The classic recipe is with ‘Lentille de Puy’ which are a type of french lentils, but these are sometimes harder to find. I used canned green lentils but you can use the dried ones as well, you just need to watch out for differences in cooking times.
The canned lentils are pretty much ready to eat, so you just need to cook them for ± 15 minutes with the rest of the soup ingredients. Dried Lentille de Puy need 45-50 minutes and regular dried lentils need about 20-25 minutes.
French Lentil Soup
- 2 tsp olive oil
- 250 g smoked bacon, cubes
- 1 large onion, finely chopped
- 2-3 garlic cloves, finely chopped
- 1 carrot, finely diced
- 1 celery stick, finely diced
- 2 twigs of thyme (or 2 tsp dried thyme)
- 1-2 bay leaves
- 1 can peeled tomatoes
- 200 g dried Lentils du Puy or green dried lentils (or 800 g canned lentils, drained, see notes)
- 750 ml chicken stock
- 300-400 g fresh spinach (optional), roughly torn
- Pepper & Salt
- 2-3 tbsp yoghurt
- Small bunch flat leaf parsley or dill, roughly chopped or torn
- Crusty bread & butter
Heat the oil in a large sauce pan and add the bacon until crispy, ± 4 minutes
When crispy remove a few to serve as a topping (optional, you can also just leave it all in the soup, see notes).
Add the onions and sauté until translucent and fragrant, ± 3 minutes on medium heat.
Add the garlic and sauté until translucent and fragrant, ± 2 minutes on medium heat.
Add the carrot, celery and thyme and sauté until softened, ± 2 minutes.
Add the lentils, tomatoes, stock and the bayleaf and let simmer away for 20 minutes.
Take off the heat, remove the bayleaf and thyme and using a hand mixer blend the soup, breaking up the tomatoes. Only a few pulses are needed, it's nice to keep the rough texture. I pulsed about 10 times.

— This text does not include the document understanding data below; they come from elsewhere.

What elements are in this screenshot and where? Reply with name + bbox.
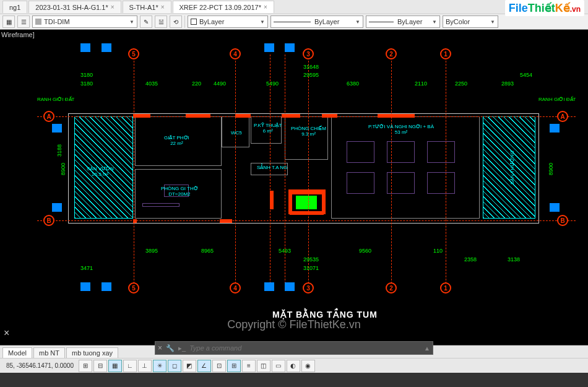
layout-tab[interactable]: mb NT bbox=[33, 347, 65, 358]
room-label: GIẶT PHƠI 22 m² bbox=[164, 135, 189, 146]
dim-text: 29595 bbox=[303, 72, 319, 78]
boundary-label: RANH GIỚI ĐẤT bbox=[37, 97, 74, 102]
grid-bubble: 4 bbox=[230, 48, 241, 59]
layer-name: TDI-DIM bbox=[44, 18, 70, 25]
tab-label: 2023-01-31 SH-A-G1.1* bbox=[35, 4, 108, 11]
wrench-icon[interactable]: 🔧 bbox=[166, 344, 175, 352]
dim-text: 8900 bbox=[60, 163, 66, 175]
lineweight-dropdown[interactable]: ByLayer ▼ bbox=[366, 15, 440, 28]
grid-bubble: A bbox=[43, 111, 54, 122]
status-otrack-icon[interactable]: ∠ bbox=[197, 360, 211, 372]
dim-text: 8965 bbox=[201, 248, 214, 254]
close-icon[interactable]: × bbox=[4, 328, 9, 339]
command-input[interactable] bbox=[189, 344, 420, 352]
layer-color-swatch bbox=[35, 19, 41, 25]
status-ducs-icon[interactable]: ⊡ bbox=[212, 360, 226, 372]
linetype-dropdown[interactable]: ByLayer ▼ bbox=[270, 15, 363, 28]
section-mark bbox=[264, 43, 274, 52]
dim-text: 31648 bbox=[303, 64, 319, 70]
layer-manager-icon[interactable]: ☱ bbox=[155, 15, 167, 28]
dim-text: 2893 bbox=[501, 80, 514, 87]
dim-text: 5454 bbox=[520, 72, 532, 78]
close-icon[interactable]: × bbox=[264, 4, 267, 11]
grid-bubble: B bbox=[557, 215, 568, 226]
dim-text: 3188 bbox=[56, 144, 63, 157]
room-label: SẢNH T.A NG bbox=[257, 165, 287, 170]
status-osnap-icon[interactable]: ◻ bbox=[168, 360, 181, 372]
dim-text: 220 bbox=[192, 80, 201, 87]
status-dyn-icon[interactable]: ⊞ bbox=[227, 360, 241, 372]
file-tab[interactable]: ng1 bbox=[2, 1, 27, 13]
grid-bubble: 4 bbox=[230, 282, 241, 294]
dim-text: 3895 bbox=[145, 248, 158, 254]
file-tab-active[interactable]: XREF 22-PCT 13.09.2017*× bbox=[173, 1, 274, 13]
status-3dosnap-icon[interactable]: ◩ bbox=[183, 360, 196, 372]
dim-text: 5490 bbox=[266, 80, 279, 87]
boundary-label: RANH GIỚI ĐẤT bbox=[538, 97, 576, 102]
file-tab[interactable]: 2023-01-31 SH-A-G1.1*× bbox=[28, 1, 121, 13]
status-polar-icon[interactable]: ✳ bbox=[153, 360, 166, 372]
dim-text: 5493 bbox=[279, 248, 291, 254]
grid-bubble: 1 bbox=[440, 48, 451, 59]
status-sc-icon[interactable]: ◐ bbox=[287, 360, 300, 372]
dim-text: 6380 bbox=[347, 80, 359, 87]
line-preview bbox=[274, 22, 311, 22]
make-current-icon[interactable]: ✎ bbox=[140, 15, 152, 28]
cursor-coords: 85, -36546.1471, 0.0000 bbox=[2, 362, 77, 369]
dim-text: 3471 bbox=[80, 265, 93, 271]
chevron-down-icon: ▼ bbox=[353, 19, 360, 25]
model-viewport[interactable]: Wireframe] bbox=[0, 30, 588, 346]
close-icon[interactable]: × bbox=[111, 4, 115, 11]
chevron-down-icon: ▼ bbox=[430, 19, 437, 25]
status-am-icon[interactable]: ◉ bbox=[301, 360, 315, 372]
section-mark bbox=[102, 282, 111, 291]
layer-dropdown[interactable]: TDI-DIM ▼ bbox=[32, 15, 137, 28]
status-tpy-icon[interactable]: ◫ bbox=[257, 360, 270, 372]
room-label: SÂN THƯỢNG bbox=[509, 150, 515, 185]
linetype-label: ByLayer bbox=[314, 18, 339, 25]
color-swatch bbox=[191, 19, 197, 25]
layer-icon[interactable]: ▦ bbox=[2, 15, 15, 28]
room-label: WC5 bbox=[231, 130, 242, 136]
tab-label: S-TH-A1* bbox=[129, 4, 158, 11]
dim-text: 2110 bbox=[415, 80, 427, 87]
color-dropdown[interactable]: ByLayer ▼ bbox=[188, 15, 268, 28]
grid-bubble: A bbox=[557, 111, 568, 122]
cmd-prompt-icon: ▸_ bbox=[178, 344, 186, 352]
chevron-down-icon: ▼ bbox=[257, 19, 265, 25]
section-mark bbox=[285, 43, 295, 52]
status-ortho-icon[interactable]: ⊥ bbox=[138, 360, 152, 372]
status-model-icon[interactable]: ⊞ bbox=[79, 360, 92, 372]
section-mark bbox=[52, 124, 62, 133]
status-snap-icon[interactable]: ▦ bbox=[108, 360, 122, 372]
layer-prev-icon[interactable]: ⟲ bbox=[170, 15, 182, 28]
close-icon[interactable]: × bbox=[161, 4, 165, 11]
cmd-close-icon[interactable]: × bbox=[158, 344, 162, 352]
status-infer-icon[interactable]: ∟ bbox=[123, 360, 137, 372]
status-qp-icon[interactable]: ▭ bbox=[272, 360, 285, 372]
separator bbox=[184, 15, 185, 28]
grid-bubble: 5 bbox=[128, 48, 139, 59]
grid-bubble: 2 bbox=[386, 282, 397, 294]
dim-text: 3138 bbox=[508, 256, 520, 263]
dim-text: 31071 bbox=[303, 265, 319, 271]
section-mark bbox=[285, 282, 295, 291]
plotstyle-dropdown[interactable]: ByColor ▼ bbox=[443, 15, 498, 28]
grid-bubble: 2 bbox=[386, 48, 397, 59]
expand-icon[interactable]: ▲ bbox=[424, 345, 430, 352]
layer-states-icon[interactable]: ☰ bbox=[17, 15, 30, 28]
section-mark bbox=[80, 282, 90, 291]
section-mark bbox=[550, 124, 560, 133]
dim-text: 8900 bbox=[548, 163, 554, 175]
dim-text: 4490 bbox=[214, 80, 226, 87]
layout-tab[interactable]: mb tuong xay bbox=[66, 347, 118, 358]
file-tab-bar: ng1 2023-01-31 SH-A-G1.1*× S-TH-A1*× XRE… bbox=[0, 0, 588, 14]
room-label: PHÒNG GI THỜ DT=20M2 bbox=[161, 186, 198, 197]
chevron-down-icon: ▼ bbox=[488, 19, 495, 25]
grid-bubble: 5 bbox=[128, 282, 139, 294]
status-grid-icon[interactable]: ⊟ bbox=[93, 360, 107, 372]
grid-bubble: 1 bbox=[440, 282, 451, 294]
file-tab[interactable]: S-TH-A1*× bbox=[123, 1, 171, 13]
layout-tab-model[interactable]: Model bbox=[2, 347, 32, 358]
status-lwt-icon[interactable]: ≡ bbox=[242, 360, 256, 372]
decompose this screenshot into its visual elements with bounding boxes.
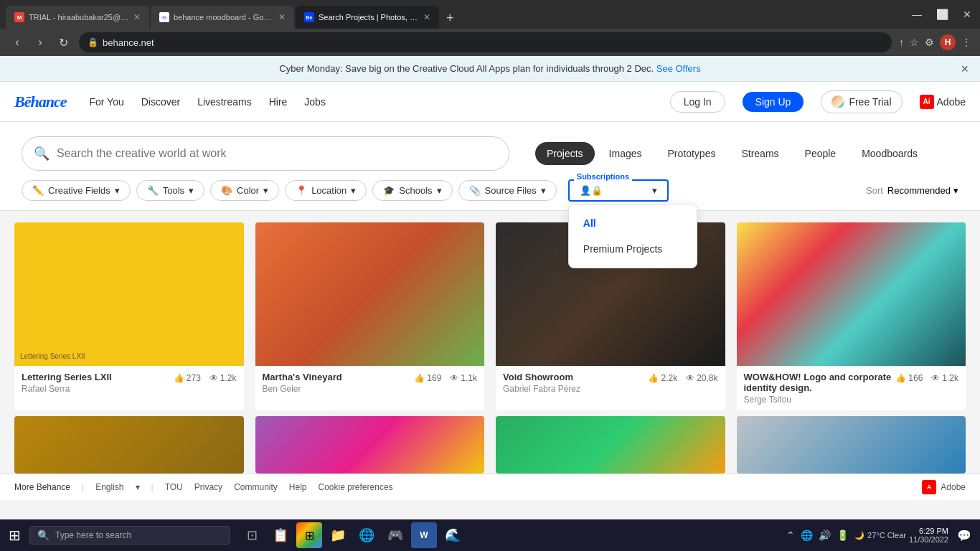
banner-close-button[interactable]: × (961, 61, 969, 76)
filter-schools[interactable]: 🎓 Schools ▾ (372, 180, 452, 201)
expand-tray-icon[interactable]: ⌃ (786, 529, 795, 541)
nav-discover[interactable]: Discover (141, 96, 180, 108)
profile-button[interactable]: H (940, 34, 956, 50)
filter-color[interactable]: 🎨 Color ▾ (210, 180, 279, 201)
footer-tou[interactable]: TOU (165, 482, 183, 492)
bottom-card-0[interactable] (14, 416, 244, 474)
project-card-3[interactable]: WOW&HOW! Logo and corporate identity des… (737, 222, 966, 410)
tab-projects[interactable]: Projects (535, 142, 595, 165)
bottom-cards-row (0, 416, 980, 474)
tab-behance[interactable]: Be Search Projects | Photos, videos, ✕ (296, 6, 439, 29)
nav-jobs[interactable]: Jobs (304, 96, 326, 108)
sort-label: Sort (866, 185, 883, 196)
taskbar-app-explorer[interactable]: 📁 (325, 522, 351, 548)
bottom-card-1[interactable] (255, 416, 485, 474)
volume-icon[interactable]: 🔊 (819, 529, 831, 541)
forward-button[interactable]: › (32, 34, 49, 51)
new-tab-button[interactable]: + (440, 8, 460, 29)
search-bar[interactable]: 🔍 (22, 136, 509, 171)
dropdown-option-premium[interactable]: Premium Projects (569, 236, 697, 262)
maximize-button[interactable]: ⬜ (933, 6, 951, 23)
start-button[interactable]: ⊞ (3, 524, 27, 547)
project-stats-0: 👍 273 👁 1.2k (174, 372, 237, 383)
filter-tools[interactable]: 🔧 Tools ▾ (136, 180, 204, 201)
bookmark-button[interactable]: ☆ (910, 34, 919, 50)
footer-community[interactable]: Community (234, 482, 278, 492)
address-bar-actions: ↑ ☆ ⚙ H ⋮ (899, 34, 971, 50)
footer-privacy[interactable]: Privacy (194, 482, 222, 492)
project-card-0[interactable]: Lettering Series LXII Lettering Series L… (14, 222, 244, 410)
tab-close-google[interactable]: ✕ (278, 12, 286, 22)
taskbar-search[interactable]: 🔍 Type here to search (29, 526, 230, 545)
source-files-label: Source Files (485, 185, 537, 196)
project-title-2: Void Showroom (503, 372, 648, 382)
share-button[interactable]: ↑ (899, 34, 904, 50)
see-offers-link[interactable]: See Offers (656, 63, 701, 74)
dropdown-option-all[interactable]: All (569, 210, 697, 236)
filter-creative-fields[interactable]: ✏️ Creative Fields ▾ (22, 180, 131, 201)
location-icon: 📍 (296, 185, 307, 196)
filter-source-files[interactable]: 📎 Source Files ▾ (458, 180, 557, 201)
network-icon[interactable]: 🌐 (801, 529, 813, 541)
signup-button[interactable]: Sign Up (743, 92, 804, 112)
search-input[interactable] (57, 147, 497, 160)
footer-cookie[interactable]: Cookie preferences (319, 482, 393, 492)
google-favicon: G (159, 12, 169, 22)
minimize-button[interactable]: — (909, 6, 925, 23)
adobe-footer-icon: A (922, 480, 936, 494)
footer-help[interactable]: Help (289, 482, 307, 492)
tab-images[interactable]: Images (598, 142, 654, 165)
address-bar: ‹ › ↻ 🔒 behance.net ↑ ☆ ⚙ H ⋮ (0, 29, 980, 56)
taskbar-app-playstore[interactable]: 🎮 (382, 522, 408, 548)
taskbar-app-widgets[interactable]: 📋 (268, 522, 293, 548)
tab-people[interactable]: People (793, 142, 848, 165)
subscriptions-trigger[interactable]: Subscriptions 👤🔒 ▾ (568, 179, 669, 202)
url-bar[interactable]: 🔒 behance.net (79, 32, 892, 52)
browser-window-controls: — ⬜ ✕ (909, 6, 974, 23)
bottom-card-2[interactable] (496, 416, 725, 474)
tab-close-behance[interactable]: ✕ (423, 12, 430, 22)
tab-moodboards[interactable]: Moodboards (850, 142, 929, 165)
free-trial-button[interactable]: Free Trial (821, 90, 902, 113)
taskbar-app-task-view[interactable]: ⊡ (239, 522, 265, 548)
project-details-2: Void Showroom Gabriel Fabra Pérez (503, 372, 648, 394)
nav-hire[interactable]: Hire (269, 96, 288, 108)
taskbar-app-edge[interactable]: 🌊 (440, 522, 466, 548)
language-selector[interactable]: English (95, 482, 123, 492)
login-button[interactable]: Log In (670, 91, 725, 113)
taskbar-app-chrome[interactable]: 🌐 (354, 522, 380, 548)
project-author-0: Rafael Serra (22, 384, 174, 394)
project-stats-3: 👍 166 👁 1.2k (895, 372, 958, 383)
extensions-button[interactable]: ⚙ (925, 34, 934, 50)
project-details-0: Lettering Series LXII Rafael Serra (22, 372, 174, 394)
reload-button[interactable]: ↻ (55, 34, 72, 51)
weather-text: 27°C Clear (867, 531, 906, 540)
footer-adobe-label: Adobe (941, 482, 966, 492)
project-card-1[interactable]: Martha's Vineyard Ben Geier 👍 169 👁 1.1k (255, 222, 485, 410)
tab-gmail[interactable]: M TRIAL - hiraabubakar25@gmail.c... ✕ (6, 6, 149, 29)
battery-icon[interactable]: 🔋 (837, 529, 849, 541)
subscriptions-dropdown[interactable]: Subscriptions 👤🔒 ▾ All Premium Projects (568, 179, 669, 202)
bottom-card-3[interactable] (737, 416, 966, 474)
notification-button[interactable]: 💬 (957, 529, 971, 542)
filter-location[interactable]: 📍 Location ▾ (285, 180, 367, 201)
tab-google[interactable]: G behance moodboard - Google S... ✕ (151, 6, 294, 29)
adobe-icon: Ai (920, 95, 934, 109)
nav-for-you[interactable]: For You (89, 96, 123, 108)
project-author-3: Serge Tsitou (744, 395, 896, 405)
tab-close-gmail[interactable]: ✕ (133, 12, 141, 22)
tab-prototypes[interactable]: Prototypes (656, 142, 727, 165)
likes-stat-0: 👍 273 (174, 373, 201, 383)
views-stat-3: 👁 1.2k (931, 373, 958, 383)
sort-button[interactable]: Recommended ▾ (887, 185, 958, 196)
nav-livestreams[interactable]: Livestreams (197, 96, 251, 108)
taskbar-app-store[interactable]: ⊞ (296, 522, 322, 548)
views-stat-0: 👁 1.2k (209, 373, 237, 383)
taskbar-app-word[interactable]: W (411, 522, 437, 548)
menu-button[interactable]: ⋮ (961, 34, 971, 50)
likes-stat-3: 👍 166 (895, 373, 923, 383)
more-behance[interactable]: More Behance (14, 482, 70, 492)
close-window-button[interactable]: ✕ (960, 6, 974, 23)
back-button[interactable]: ‹ (9, 34, 26, 51)
tab-streams[interactable]: Streams (730, 142, 790, 165)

Taste and season with pepper and salt.
Return to the heat and add the spinach, let it wilt for ± 2 minutes and then you're ready to serve.
Serve with a drizzle of yoghurt (optional)m some fresh parsley or dill and some crusty buttered bread.
- The classic recipe is with ‘Lentils du Puy’ which are a type of french lentils, but these are sometimes harder to find. You can also use canned green lentils but you just need to watch out for differences in cooking times. The canned lentils are pretty much ready to eat, so you just need to cook them for ± 15 minutes with the rest of the soup ingredients. Dried Lentils du Puy need 45-50 minutes and regular dried lentils need about 20-25 minutes.
- For a slightly healthier option, drain away the bacon fat after frying.
- For extra flavour you could also deglaze the pan with some cognac.